(Dataset content begins)

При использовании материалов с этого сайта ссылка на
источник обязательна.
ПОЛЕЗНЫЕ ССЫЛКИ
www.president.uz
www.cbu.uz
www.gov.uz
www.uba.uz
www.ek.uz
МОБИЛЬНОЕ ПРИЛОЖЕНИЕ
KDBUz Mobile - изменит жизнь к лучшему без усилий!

(Dataset content ends)

#### [What to do]
Write the data out again. Match it word for word.

#### [Written answer]
При использовании материалов с этого сайта ссылка на
источник обязательна.
ПОЛЕЗНЫЕ ССЫЛКИ
www.president.uz
www.cbu.uz
www.gov.uz
www.uba.uz
www.ek.uz
МОБИЛЬНОЕ ПРИЛОЖЕНИЕ
KDBUz Mobile - изменит жизнь к лучшему без усилий!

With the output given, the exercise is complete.